[Start of Attachment]

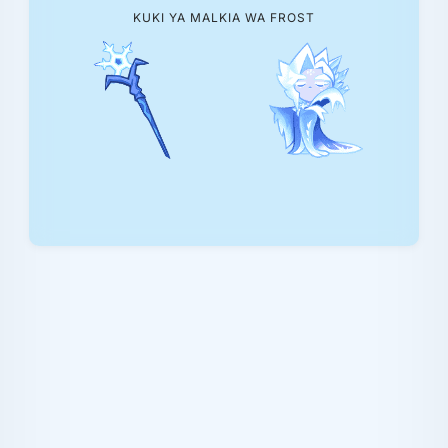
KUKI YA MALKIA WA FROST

[End of Attachment]
[Start of Attachment]

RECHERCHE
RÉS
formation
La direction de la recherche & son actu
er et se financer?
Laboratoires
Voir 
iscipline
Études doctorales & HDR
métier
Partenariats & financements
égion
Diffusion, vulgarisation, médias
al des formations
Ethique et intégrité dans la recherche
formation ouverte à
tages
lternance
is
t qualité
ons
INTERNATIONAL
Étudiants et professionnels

[End of Attachment]
[Start of Attachment]

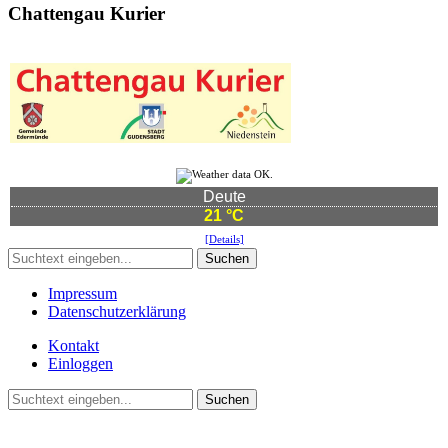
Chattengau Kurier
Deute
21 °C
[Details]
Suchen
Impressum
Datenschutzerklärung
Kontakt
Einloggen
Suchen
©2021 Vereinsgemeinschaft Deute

[End of Attachment]

*Your objective*.
Check the listing above for "Deute". Show every line where it turns up.

*The completed task*.
Deute
©2021 Vereinsgemeinschaft Deute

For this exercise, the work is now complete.